In the case of McDonald’s in the example above, I put the McDonald’s homepage url in the Href, but you can also put url’s to other pages on your website. I’ll explain these two types of links below.

An absolute link is one which contains a fully qualified url. These types of links must include the hypertext protocol portion of the url (http(s)://), as well as the domain name extension (.com/.gov/.org, etc).

In other words, I couldn’t just put mcdonalds.com like I would normally do in a web browser, you need the entire, fully qualified url or it won’t work correctly.

Absolute links like this will generally be leading users away from your website and onto another website. Therefore we need to be super specific in the url.

A relative link is a link to a webpage that is on the website you are currently using. This website for example is full of relative links. Check out the logo at the top left, which links to the homepage.

Because they’re linking to pages on the same site, we can be more liberal with the href attribute. Instead of a fully qualified URLs, we’ll just need a relative path from the location of the current HTML file, to the file it’s linking to.

To illustrate this let’s imagine we have the following website structure:

- website/
  - pages/
    - index.html
    - about.html
  - blog/
    - post1.html

Given the above structure, let’s say we want to include links to the about page and the first blog post on the homepage (index.html). Our links for these will look something like this:

index.htmlCopy
<a href="./about.html">About</a> <a href="../blog/post1.html">Post 1</a>

Above we’ve included relative urls in the href attributes of the two links. In the case of the about page link, we start with at ./, which points to the current directory. Then, we can simply include the name of the file (it’s in the same directory as index.html).

In the case of the first blog post, you’ll notice that it’s in a completely different folder than index.html. First we can use ../ which will point to the directory above pages/ (the website/ directory). Then we just need to specify that the page is in the blog/ folder and that it’s called post1.html.

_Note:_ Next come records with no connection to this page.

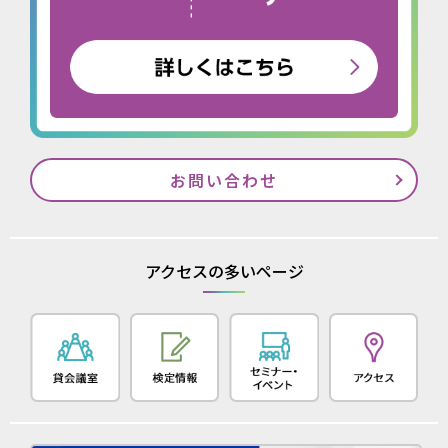
お問い合わせ
アクセスの多いページ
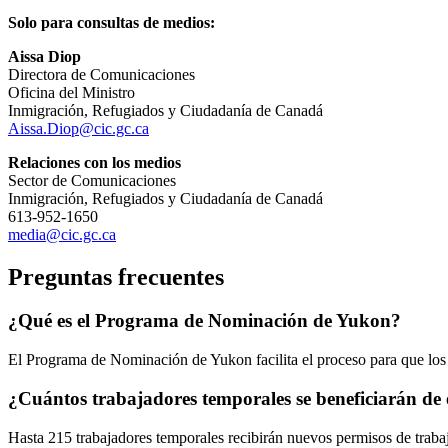
Solo para consultas de medios:
Aissa Diop
Directora de Comunicaciones
Oficina del Ministro
Inmigración, Refugiados y Ciudadanía de Canadá
Aissa.Diop@cic.gc.ca
Relaciones con los medios
Sector de Comunicaciones
Inmigración, Refugiados y Ciudadanía de Canadá
613-952-1650
media@cic.gc.ca
Preguntas frecuentes
¿Qué es el Programa de Nominación de Yukon?
El Programa de Nominación de Yukon facilita el proceso para que los t
¿Cuántos trabajadores temporales se beneficiarán de e
Hasta 215 trabajadores temporales recibirán nuevos permisos de traba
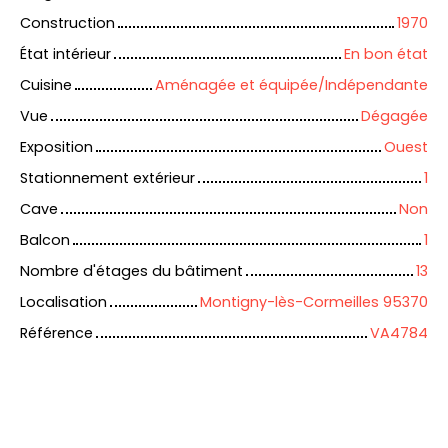
Construction
1970
État intérieur
En bon état
Cuisine
Aménagée et équipée/Indépendante
Vue
Dégagée
Exposition
Ouest
Stationnement extérieur
1
Cave
Non
Balcon
1
Nombre d'étages du bâtiment
13
Localisation
Montigny-lès-Cormeilles 95370
Référence
VA4784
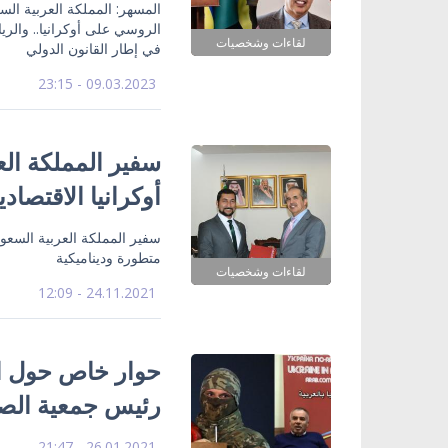
المسهر: المملكة العربية ال
الروسي على أوكرانيا.. والر
لقاءات وشخصيات
في إطار القانون الدولي
09.03.2023 - 23:15
سفير المملكة الع
أوكرانيا الاقتصاد
سفير المملكة العربية السعودي
متطورة وديناميكية
لقاءات وشخصيات
24.11.2021 - 12:09
حوار خاص حول اجل
رئيس جمعية الصدا
26.01.2021 - 21:47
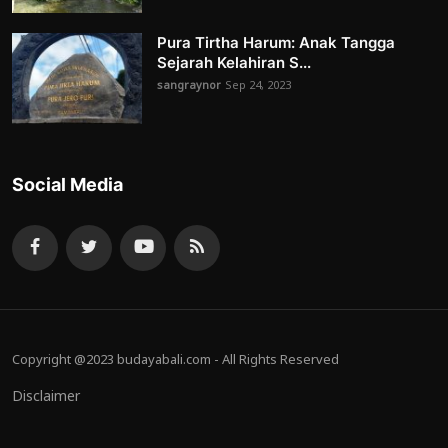
Pura Tirtha Harum: Anak Tangga
Sejarah Kelahiran S...
sangraynor
Sep 24, 2023
Social Media
Copyright @2023 budayabali.com - All Rights Reserved
Disclaimer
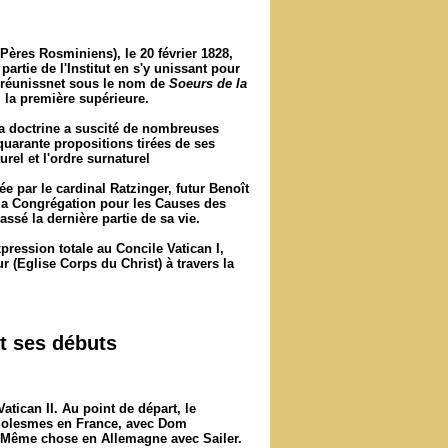
 Pères Rosminiens), le 20 février 1828,
partie de l'Institut en s'y unissant pour
e réunissnet sous le nom de
Soeurs de la
 la première supérieure.
la doctrine a suscité de nombreuses
uarante propositions tirées de ses
rel et l'ordre surnaturel
gée par le cardinal Ratzinger, futur Benoît
e la Congrégation pour les Causes des
assé la dernière partie de sa vie.
pression totale au Concile Vatican I,
r (Eglise Corps du Christ) à travers la
t ses débuts
tican II. Au point de départ, le
 Solesmes en France, avec
Dom
 Même chose en Allemagne avec Sailer.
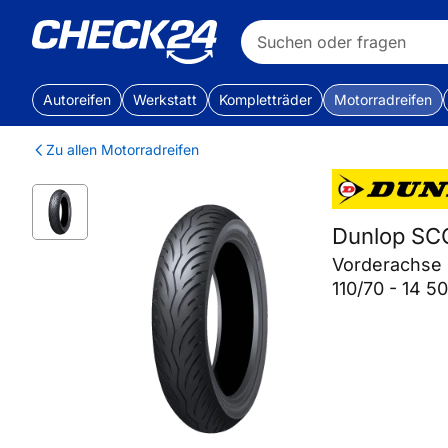
Autoreifen
Werkstatt
Kompletträder
Motorradreifen
Zu allen Motorradreifen
Dunlop S
Vorderachse
110/70 - 14 5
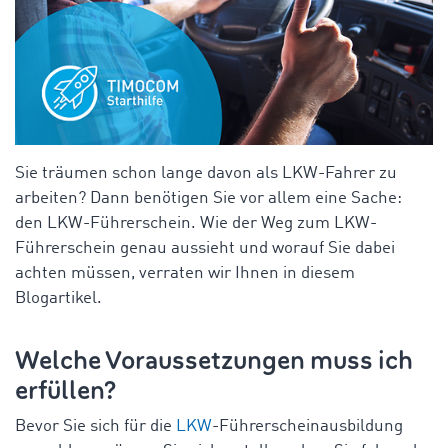
Sie träumen schon lange davon als LKW-Fahrer zu
arbeiten? Dann benötigen Sie vor allem eine Sache:
den LKW-Führerschein. Wie der Weg zum LKW-
Führerschein genau aussieht und worauf Sie dabei
achten müssen, verraten wir Ihnen in diesem
Blogartikel.
Welche Voraussetzungen muss ich
erfüllen?
Bevor Sie sich für die
LKW
-Führerscheinausbildung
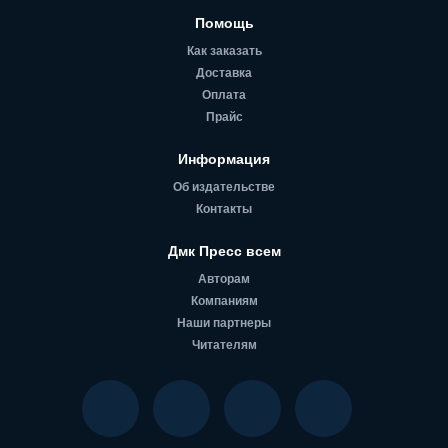
Помощь
Как заказать
Доставка
Оплата
Прайс
Информация
Об издательстве
Контакты
Дмк Пресс всем
Авторам
Компаниям
Наши партнеры
Читателям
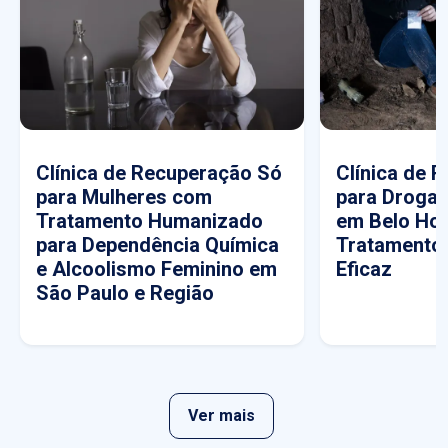
Clínica de Recuperação Só
Clínica de 
para Mulheres com
para Drogas
Tratamento Humanizado
em Belo Hor
para Dependência Química
Tratamento
e Alcoolismo Feminino em
Eficaz
São Paulo e Região
Ver mais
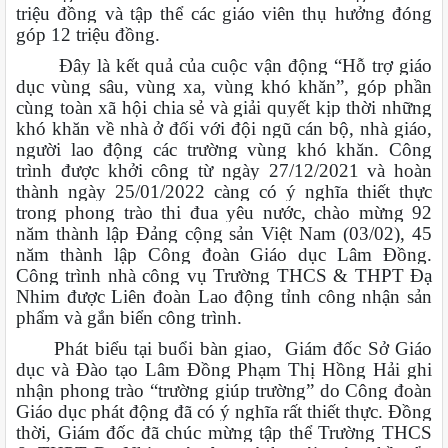
triệu đồng và tập thể các giáo viên thụ hưởng đóng
góp 12 triệu đồng.
Đây là kết quả của cuộc vận động “Hỗ trợ giáo
dục vùng sâu, vùng xa, vùng khó khăn”, góp phần
cùng toàn xã hội chia sẻ và giải quyết kịp thời những
khó khăn về nhà ở đối với đội ngũ cán bộ, nhà giáo,
người lao động các trường vùng khó khăn. Công
trình được khởi công từ ngày 27/12/2021 và hoàn
thành ngày 25/01/2022 càng có ý nghĩa thiết thực
trong phong trào thi đua yêu nước, chào mừng 92
năm thành lập Đảng cộng sản Việt Nam (03/02), 45
năm thành lập Công đoàn Giáo dục Lâm Đồng.
Công trình nhà công vụ Trường THCS & THPT Đạ
Nhim được Liên đoàn Lao động tỉnh công nhận sản
phẩm và gắn biển công trình.
Phát biểu tại buổi bàn giao, Giám đốc Sở Giáo
dục và Đào tạo Lâm Đồng Phạm Thị Hồng Hải ghi
nhận phong trào “trường giúp trường” do Công đoàn
Giáo dục phát động đã có ý nghĩa rất thiết thực. Đồng
thời, Giám đốc đã chúc mừng tập thể Trường THCS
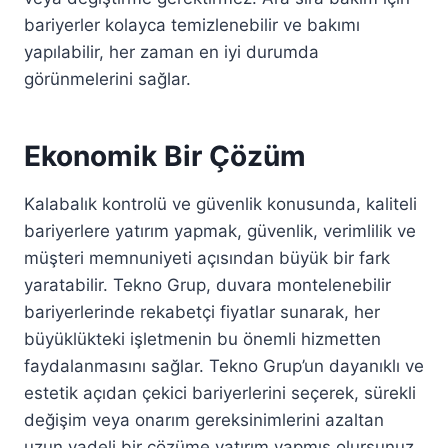
bariyerler kolayca temizlenebilir ve bakımı
yapılabilir, her zaman en iyi durumda
görünmelerini sağlar.
Ekonomik Bir Çözüm
Kalabalık kontrolü ve güvenlik konusunda, kaliteli
bariyerlere yatırım yapmak, güvenlik, verimlilik ve
müşteri memnuniyeti açısından büyük bir fark
yaratabilir. Tekno Grup, duvara montelenebilir
bariyerlerinde rekabetçi fiyatlar sunarak, her
büyüklükteki işletmenin bu önemli hizmetten
faydalanmasını sağlar. Tekno Grup’un dayanıklı ve
estetik açıdan çekici bariyerlerini seçerek, sürekli
değişim veya onarım gereksinimlerini azaltan
uzun vadeli bir çözüme yatırım yapmış olursunuz.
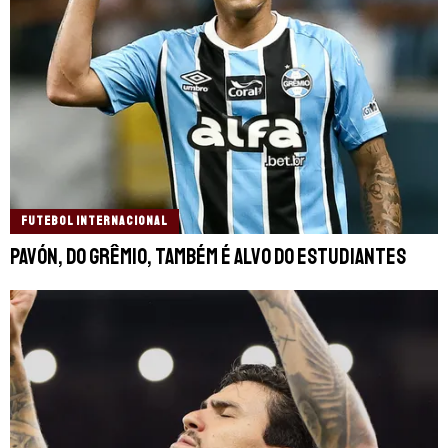
FUTEBOL INTERNACIONAL
Pavón, do Grêmio, também é alvo do Estudiantes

You can use the above techniques to link to any other pages on your website!

Linking to files

So now that we’ve learned about absolute vs relative urls, which can go inside of the href attribute. I also would like to mention that we can link to other things besides .html pages. We can also link to files like images, pdfs, videos, or anything else that can be stored on a web server.

You can link to non-html content that same way you link to html content, just be sure to include the correct file extension.

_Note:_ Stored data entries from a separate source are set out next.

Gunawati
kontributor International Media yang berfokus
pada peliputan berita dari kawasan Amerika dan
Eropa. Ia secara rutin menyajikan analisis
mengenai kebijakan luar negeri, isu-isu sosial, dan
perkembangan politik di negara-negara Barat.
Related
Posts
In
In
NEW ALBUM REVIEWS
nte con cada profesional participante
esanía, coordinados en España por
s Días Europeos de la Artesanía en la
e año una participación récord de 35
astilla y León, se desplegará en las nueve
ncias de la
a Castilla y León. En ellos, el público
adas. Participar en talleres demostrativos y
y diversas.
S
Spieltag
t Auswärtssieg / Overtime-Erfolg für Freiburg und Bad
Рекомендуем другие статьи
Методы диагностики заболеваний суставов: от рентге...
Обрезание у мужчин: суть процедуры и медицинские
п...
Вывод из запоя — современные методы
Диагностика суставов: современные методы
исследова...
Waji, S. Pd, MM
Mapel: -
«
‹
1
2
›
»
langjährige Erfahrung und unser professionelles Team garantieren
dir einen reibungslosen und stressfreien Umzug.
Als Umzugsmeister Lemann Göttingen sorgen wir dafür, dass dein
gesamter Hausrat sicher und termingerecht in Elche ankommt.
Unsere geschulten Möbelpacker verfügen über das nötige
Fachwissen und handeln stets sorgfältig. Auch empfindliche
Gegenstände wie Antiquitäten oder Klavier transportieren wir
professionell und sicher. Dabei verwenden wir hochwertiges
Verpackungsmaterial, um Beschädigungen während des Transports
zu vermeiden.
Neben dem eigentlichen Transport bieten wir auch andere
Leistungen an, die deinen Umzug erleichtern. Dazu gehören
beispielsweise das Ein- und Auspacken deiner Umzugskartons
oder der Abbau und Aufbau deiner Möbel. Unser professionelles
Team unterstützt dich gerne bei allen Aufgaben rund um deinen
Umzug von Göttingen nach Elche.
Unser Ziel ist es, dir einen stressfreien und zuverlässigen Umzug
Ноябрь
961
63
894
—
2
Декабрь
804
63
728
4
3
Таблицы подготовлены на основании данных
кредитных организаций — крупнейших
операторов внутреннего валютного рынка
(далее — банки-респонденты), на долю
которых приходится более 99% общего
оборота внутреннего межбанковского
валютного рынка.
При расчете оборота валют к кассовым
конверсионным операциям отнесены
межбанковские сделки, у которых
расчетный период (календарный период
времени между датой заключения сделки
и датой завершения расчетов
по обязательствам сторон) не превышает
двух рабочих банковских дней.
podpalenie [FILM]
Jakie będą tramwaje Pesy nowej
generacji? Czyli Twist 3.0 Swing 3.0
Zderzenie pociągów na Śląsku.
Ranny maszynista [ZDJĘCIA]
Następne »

The code below for example will create a link to an image I have on this website:

Copy<a href="http://www.mikedane.com/databases/sql/erd-template.png">
  SQL Diagram
</a>

Notice how in this case I’ve used an absolute URL.

The last thing I want to talk to you about related to links, is how to tell the browser that a link should be opened in a new tab as opposed to the current tab.

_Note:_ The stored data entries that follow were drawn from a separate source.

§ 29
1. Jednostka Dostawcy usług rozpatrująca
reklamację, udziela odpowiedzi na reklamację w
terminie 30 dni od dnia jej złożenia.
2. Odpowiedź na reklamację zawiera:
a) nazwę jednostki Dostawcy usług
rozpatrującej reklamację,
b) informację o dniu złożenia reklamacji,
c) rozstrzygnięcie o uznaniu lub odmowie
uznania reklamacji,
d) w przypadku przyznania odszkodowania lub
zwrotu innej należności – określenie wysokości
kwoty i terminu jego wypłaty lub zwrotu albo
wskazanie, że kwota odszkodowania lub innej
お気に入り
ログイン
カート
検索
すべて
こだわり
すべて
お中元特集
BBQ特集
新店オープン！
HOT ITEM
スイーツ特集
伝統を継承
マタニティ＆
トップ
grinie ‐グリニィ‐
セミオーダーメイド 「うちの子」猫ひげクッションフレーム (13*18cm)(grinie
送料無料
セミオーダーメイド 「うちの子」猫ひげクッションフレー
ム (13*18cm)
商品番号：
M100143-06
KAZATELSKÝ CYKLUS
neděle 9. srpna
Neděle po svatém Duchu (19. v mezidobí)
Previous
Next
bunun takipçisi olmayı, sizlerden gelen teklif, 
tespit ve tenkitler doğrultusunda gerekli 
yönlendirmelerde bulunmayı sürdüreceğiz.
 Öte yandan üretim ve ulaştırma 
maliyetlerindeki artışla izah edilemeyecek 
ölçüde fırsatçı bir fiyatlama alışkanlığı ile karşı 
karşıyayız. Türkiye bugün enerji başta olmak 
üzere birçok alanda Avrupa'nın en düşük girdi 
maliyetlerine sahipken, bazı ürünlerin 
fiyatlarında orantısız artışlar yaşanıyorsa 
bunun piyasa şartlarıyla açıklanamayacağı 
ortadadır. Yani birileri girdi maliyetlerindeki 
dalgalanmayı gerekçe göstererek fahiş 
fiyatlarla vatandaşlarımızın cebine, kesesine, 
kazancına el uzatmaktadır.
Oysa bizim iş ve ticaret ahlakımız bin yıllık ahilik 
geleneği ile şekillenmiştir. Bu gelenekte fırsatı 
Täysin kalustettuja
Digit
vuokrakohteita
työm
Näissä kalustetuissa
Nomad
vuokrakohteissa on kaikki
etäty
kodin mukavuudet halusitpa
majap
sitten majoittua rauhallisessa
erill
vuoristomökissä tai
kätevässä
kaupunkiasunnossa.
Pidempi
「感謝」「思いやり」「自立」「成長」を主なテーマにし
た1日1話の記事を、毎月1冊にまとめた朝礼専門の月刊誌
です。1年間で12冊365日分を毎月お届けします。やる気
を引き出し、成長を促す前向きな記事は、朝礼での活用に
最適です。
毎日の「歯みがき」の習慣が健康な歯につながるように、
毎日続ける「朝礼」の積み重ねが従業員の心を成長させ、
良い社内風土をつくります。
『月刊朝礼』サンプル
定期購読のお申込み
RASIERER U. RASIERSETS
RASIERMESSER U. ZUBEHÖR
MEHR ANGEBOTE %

In a lot of cases, you’ll want to link to some content on your page, but you won’t want it to navigate the user away. Instead you’d like the browser to simply open it in a new tab so the user doesn’t lose their place on your site.

In order to do this we’ll have to add a special attribute to the link tag called target:

Copy<a 
  href="http://www.mikedane.com/databases/sql/erd-template.png"
  target="_blank"
>
  SQL Diagram
</a>

Adding target="_blank" will tell the browser that this link shouldn’t navigate the user away from the current page. Instead, it will open up a new tab. Click on this link here for a demo!

Having links open in new tabs is useful in a variety of situations. I generally use it so that people can click on something and still remain on my website (generally you want to keep people on your site!).

Final Thoughts

I don’t have any evidence to back this up, but if I had to guess I would say that the <a></a> tags are at least the top 3 most common HTML tags on the internet. Links are everywhere!

Now that you have a better idea of how links work, you can start putting them in your website and building sites that have multiple, connected pages!